Alum Interview: Angel Mendez

Angel Mendez head shot crop

Angel Mendez shares some of his EFC experiences and his thoughts on why the Encampment for Citizenship is important today.

What did you learn at the Encampment?

The first year I attended (Chicago, IL; 2014), I learned about so many struggles facing different communities. I learned about police brutality toward the black community. I learned about the Black Lives Matter movement. I was no longer focused only on immigration issues but now knew about these different struggles.

If we’re talking more about personal development, I learned how to be more outspoken and let my voice be heard. The second year (Tougaloo, MS; 2015), like the previous year, I learned about different community struggles, too. However, this time, I learned more leadership skills, such as organizing, which later became useful when I went back home. Last year, as an intern (Amherst, MA; 2016), I was able to become more of a leader in the program. I learned how to communicate better with the Encampers to get them more involved, not only in the program but in their communities.

How has the Encampment influenced your life?

The Encampment has helped me pop out of my comfort bubble and become the leader I am today. It has given me the tools I need to create change in my community. It was through the Encampment that I could ease into speaking in public and starting dialogues with strangers. Overall, it has truly changed my life.

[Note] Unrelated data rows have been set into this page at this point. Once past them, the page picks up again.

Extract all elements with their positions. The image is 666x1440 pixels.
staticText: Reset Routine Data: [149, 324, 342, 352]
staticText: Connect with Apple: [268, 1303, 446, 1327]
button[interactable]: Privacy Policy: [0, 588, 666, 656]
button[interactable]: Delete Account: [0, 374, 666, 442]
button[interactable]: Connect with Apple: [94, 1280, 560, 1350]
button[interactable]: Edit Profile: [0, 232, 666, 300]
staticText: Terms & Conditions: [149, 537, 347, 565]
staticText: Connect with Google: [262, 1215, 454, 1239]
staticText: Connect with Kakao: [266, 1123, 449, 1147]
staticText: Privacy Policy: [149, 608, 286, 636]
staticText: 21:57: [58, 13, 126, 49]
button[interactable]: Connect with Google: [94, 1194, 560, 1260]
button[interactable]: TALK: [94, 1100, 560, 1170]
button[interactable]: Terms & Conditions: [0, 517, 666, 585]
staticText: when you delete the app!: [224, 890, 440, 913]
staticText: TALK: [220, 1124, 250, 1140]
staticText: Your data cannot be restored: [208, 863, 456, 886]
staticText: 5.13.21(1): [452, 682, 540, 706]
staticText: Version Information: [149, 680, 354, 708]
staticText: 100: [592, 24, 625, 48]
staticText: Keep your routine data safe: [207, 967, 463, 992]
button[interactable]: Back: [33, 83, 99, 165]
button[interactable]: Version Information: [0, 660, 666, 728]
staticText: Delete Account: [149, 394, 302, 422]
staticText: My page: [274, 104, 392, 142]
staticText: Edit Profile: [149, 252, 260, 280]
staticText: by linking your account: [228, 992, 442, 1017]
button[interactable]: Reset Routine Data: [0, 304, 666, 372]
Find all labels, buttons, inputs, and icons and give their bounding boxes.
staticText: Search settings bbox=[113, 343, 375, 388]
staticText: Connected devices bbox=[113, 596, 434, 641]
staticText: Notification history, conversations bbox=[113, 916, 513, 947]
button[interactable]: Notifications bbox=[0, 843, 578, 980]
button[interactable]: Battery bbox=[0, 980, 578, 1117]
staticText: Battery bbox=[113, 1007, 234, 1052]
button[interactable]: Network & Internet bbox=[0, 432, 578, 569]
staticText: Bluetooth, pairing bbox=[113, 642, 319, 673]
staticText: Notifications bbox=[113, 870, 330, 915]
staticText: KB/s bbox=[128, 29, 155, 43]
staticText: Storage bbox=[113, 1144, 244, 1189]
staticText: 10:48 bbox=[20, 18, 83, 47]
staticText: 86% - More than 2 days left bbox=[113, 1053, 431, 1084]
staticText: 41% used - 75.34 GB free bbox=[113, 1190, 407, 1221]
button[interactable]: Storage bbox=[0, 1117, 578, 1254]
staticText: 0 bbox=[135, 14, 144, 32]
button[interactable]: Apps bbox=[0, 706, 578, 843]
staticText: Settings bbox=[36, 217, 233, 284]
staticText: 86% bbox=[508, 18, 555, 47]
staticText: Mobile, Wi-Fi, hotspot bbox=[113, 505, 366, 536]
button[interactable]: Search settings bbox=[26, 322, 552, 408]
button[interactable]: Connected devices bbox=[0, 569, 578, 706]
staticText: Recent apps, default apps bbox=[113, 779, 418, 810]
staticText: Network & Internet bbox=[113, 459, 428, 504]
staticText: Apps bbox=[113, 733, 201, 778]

Tell us what you’ve been doing since the Encampment.

I’ve been keeping busy in my community ever since. I have been working alongside community leader Margarita Romo to engage the youth in my community, to discuss the struggles they face and how to solve them. I started an open mic in the community for youth to gather and express ideas, feelings or just about anything they wish to express, through music, acting or in any way they want. The idea behind the open mic is to invite people outside the community and demonstrate the love in it, to those who have a negative view of the community.  Hopefully in the future, these events will take away the negative stigma the community carries.

I am also involved in the Dreamers Teatro Crew, a theater group based in the teachings of Boal’s Theater of the Oppressed. The theater group teamed up with Florida State University to start a dialogue within communities using theater exercises as a tool.

I am currently also a part of Young Entrepreneurial Students (Y.E.S.), a program to eradicate poverty through education.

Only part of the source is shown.